Um halb drei hing noch immer der Dampf von Fleischbrühe in der Luft, und das Dorf döste vor sich hin. Soneri ging auf sein Zimmer, zog Gummistiefel an und schlüpfte aus dem Haus, ohne dass Sante ihn sah. Hin und wieder befolgte er Angelas Ratschläge. Und außerdem waren ihm diese Wälder vertraut, er kannte sich darin aus wie in seiner Westentasche. Er schlug den Weg zum Montelupo ein, um erst ein paar Kilometer der Straße nach oben zu folgen und dann durch den Buchenwald zu streifen. Er würde sich die Füße vertreten, um seine Lungen zu testen. Mit gleichmäßigem Schritt lief er los und sah sich von Zeit zu Zeit nach dem kleiner werdenden Dorf um. Erst beim Trinkwasserspeicher, wo es eine Quelle gab, richtete er den Blick nach oben zum Berg. Der Nebel befand sich nun nur noch knapp oberhalb von ihm: zehn Minuten Fußmarsch. Die erste Dunstschwade erreichte ihn in Boldara, wo der asphaltierte Weg endete. Dann wurde es abwechselnd hell und wieder dunkel, willkürlich trieb der Wind die Wolken vor sich her. Erst als er auf dem Weg in den Buchenwald war, zog es sich vollständig zu. Die Bäume und das Gehölz, der dichte Nebel, der von oben herabdrückte, und die schwarze Erde unter seinen Füßen ließen ihn frösteln. Mit leichtem Unbehagen ging er weiter und drang immer tiefer in diesen dunklen Tunnel ein. Er spürte, dass er nicht allein war. Vogelgezwitscher und das Rascheln der Kastanienschalen wechselten sich ab mit dem Getrappel eines großen Tieres, das sich irgendwo im Wald herumtrieb. Nebel und Wind lenkten die Geräusche trügerisch in unbestimmte Richtungen.
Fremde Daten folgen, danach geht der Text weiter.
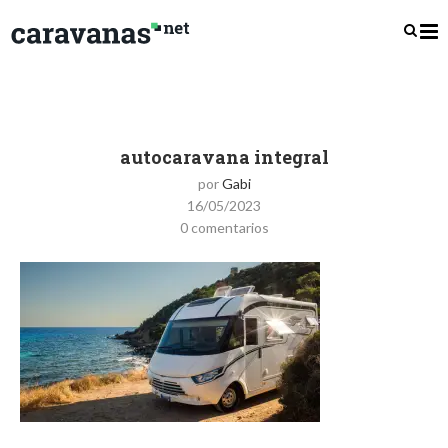
autocaravana integral
por
Gabi
16/05/2023
0 comentarios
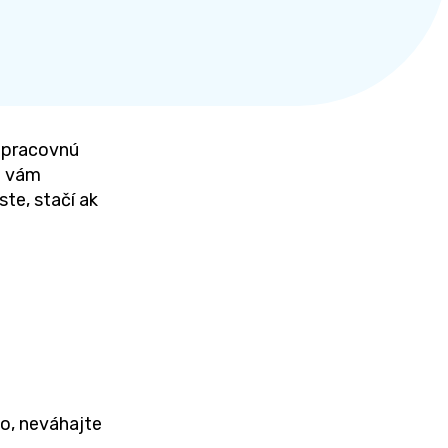
u pracovnú
e vám
te, stačí ak
fo, neváhajte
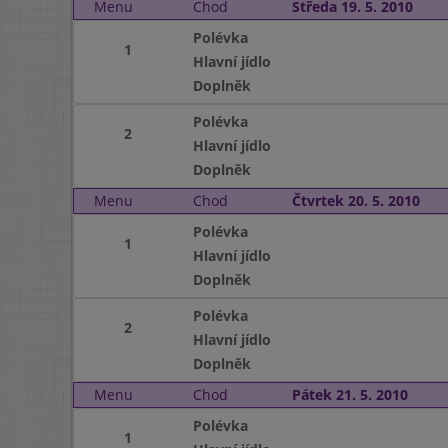
Menu
Chod
Středa 19. 5. 2010
Polévka
1
Hlavní jídlo
Doplněk
Polévka
2
Hlavní jídlo
Doplněk
Menu
Chod
Čtvrtek 20. 5. 2010
Polévka
1
Hlavní jídlo
Doplněk
Polévka
2
Hlavní jídlo
Doplněk
Menu
Chod
Pátek 21. 5. 2010
Polévka
1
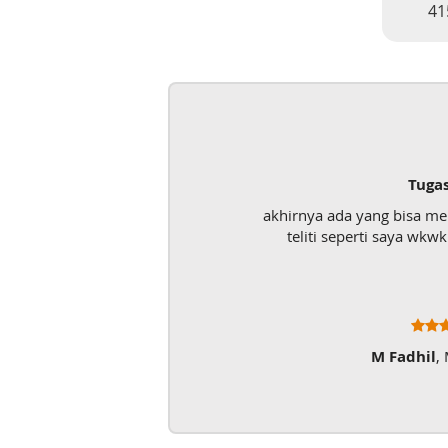
41
Tuga
akhirnya ada yang bisa m
teliti seperti saya wk
M Fadhil
,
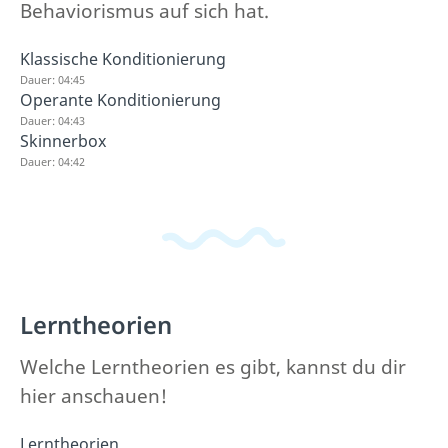
Behaviorismus auf sich hat.
Klassische Konditionierung
Dauer: 04:45
Operante Konditionierung
Dauer: 04:43
Skinnerbox
Dauer: 04:42
Lerntheorien
Welche Lerntheorien es gibt, kannst du dir
hier anschauen!
Lerntheorien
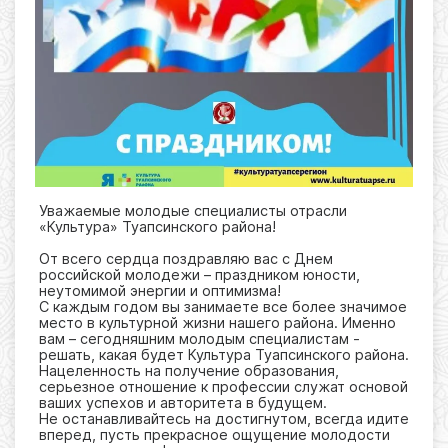
Уважаемые молодые специалисты отрасли
«Культура» Туапсинского района!
От всего сердца поздравляю вас с Днем
российской молодежи – праздником юности,
неутомимой энергии и оптимизма!
С каждым годом вы занимаете все более значимое
место в культурной жизни нашего района. Именно
вам – сегодняшним молодым специалистам -
решать, какая будет Культура Туапсинского района.
Нацеленность на получение образования,
серьезное отношение к профессии служат основой
ваших успехов и авторитета в будущем.
Не останавливайтесь на достигнутом, всегда идите
вперед, пусть прекрасное ощущение молодости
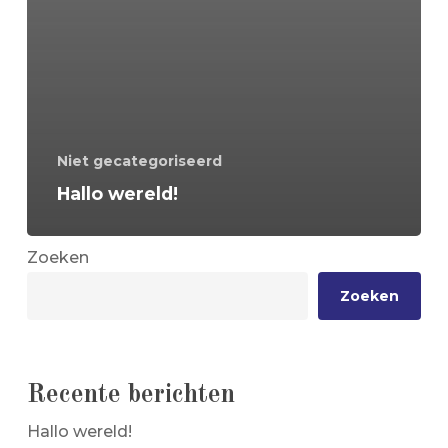
Niet gecategoriseerd
Hallo wereld!
Zoeken
Zoeken
Recente berichten
Hallo wereld!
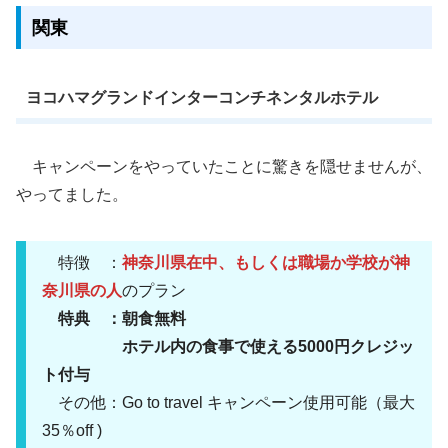
関東
ヨコハマグランドインターコンチネンタルホテル
キャンペーンをやっていたことに驚きを隠せませんが、
やってました。
特徴 ：
神奈川県在中、もしくは職場か学校が神
奈川県の人
のプラン
特典 ：朝食無料
ホテル内の食事で使える5000円クレジッ
ト付与
その他：Go to travel キャンペーン使用可能（最大
35％off )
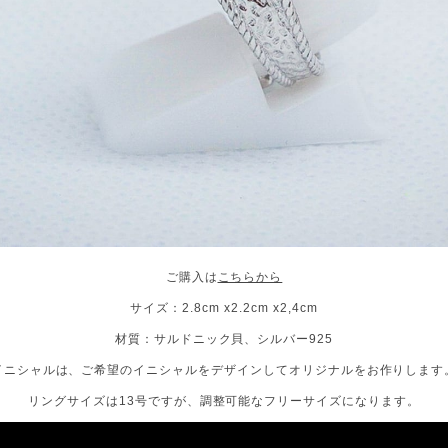
ご購入は
こちらから
サイズ：2.8cm x2.2cm x2,4cm
材質：サルドニック貝、シルバー925
イニシャルは、ご希望のイニシャルをデザインしてオリジナルをお作りします
リングサイズは13号ですが、調整可能なフリーサイズになります。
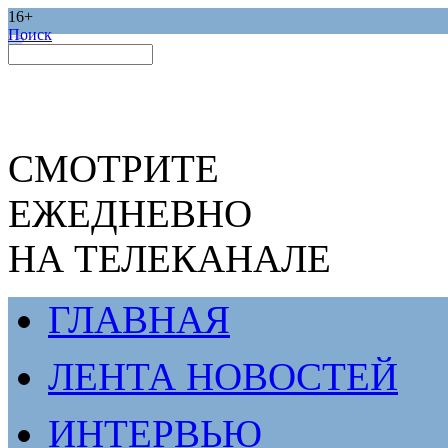
16+
Поиск
СМОТРИТЕ
ЕЖЕДНЕВНО
НА ТЕЛЕКАНАЛЕ
ГЛАВНАЯ
ЛЕНТА НОВОСТЕЙ
ИНТЕРВЬЮ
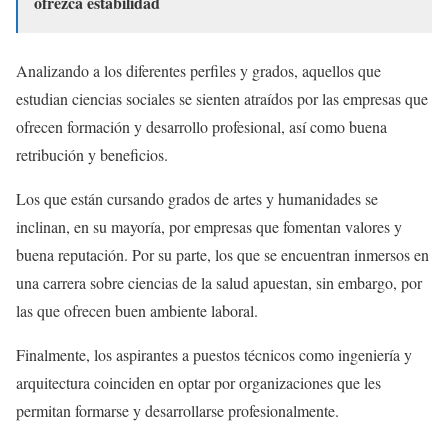
ofrezca estabilidad
Analizando a los diferentes perfiles y grados, aquellos que
estudian ciencias sociales se sienten atraídos por las empresas que
ofrecen formación y desarrollo profesional, así como buena
retribución y beneficios.
Los que están cursando grados de artes y humanidades se
inclinan, en su mayoría, por empresas que fomentan valores y
buena reputación. Por su parte, los que se encuentran inmersos en
una carrera sobre ciencias de la salud apuestan, sin embargo, por
las que ofrecen buen ambiente laboral.
Finalmente, los aspirantes a puestos técnicos como ingeniería y
arquitectura coinciden en optar por organizaciones que les
permitan formarse y desarrollarse profesionalmente.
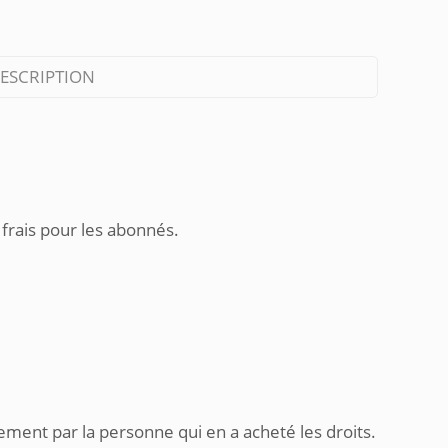
ESCRIPTION
 frais pour les abonnés.
ement par la personne qui en a acheté les droits.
Er war ein ganzes Stück aufgestiegen, als ihm heiß wurde. Sein Herz raste, und er atmete keuchend. Das war die Quittung für die Zigarren. Dann fiel sein Blick auf seine Stiefel, die voller Schlamm waren, und er begriff: Er schleppte mindestens zwei Kilo Erde mit sich herum. Er streifte sie am Moos ab. Ihm wurde bewusst, dass es in weniger als einer Stunde dunkel sein würde. Daher kehrte er um und blieb erst nach einer Weile stehen, als er das Knacken brechender Zweige hörte. Er vermutete ein Wildschwein auf der Flucht, und einen Moment lang hatte er Angst, dass es hinter ihm her war. Doch das Tier kürzte durch eine Rinne ab, die als schräger Einschnitt am Hang verlief, es setzte sich nicht ungeschützt dem Weg aus, sondern suchte die Deckung des Waldes.
Er war gerade wieder losgelaufen, als ein Schuss durch die Luft fuhr und durch das Echo im Tal widerhallte, als hätte es gedonnert. Die Kugel war keine zehn Meter an ihm vorbeigeflogen, er hatte das Pfeifen gehört und das Splittern der Zweige, die sie gestreift hatte. Sofort duckte er sich in das feuchte Gras und wartete auf einen zweiten Schuss, der nicht kam. Während er eine Zeitlang in dieser Haltung verharrte, fragte er sich, ob der Schuss dem Wildschwein oder ihm gegolten hatte, bis er beschloss, dass es unsinnig war, darüber nachzudenken. Zwanzig Minuten später erreichte er die asphaltierte Straße, und noch bevor er aus dem Nebel trat, hörte er die Musikkapelle auf der Piazza spielen.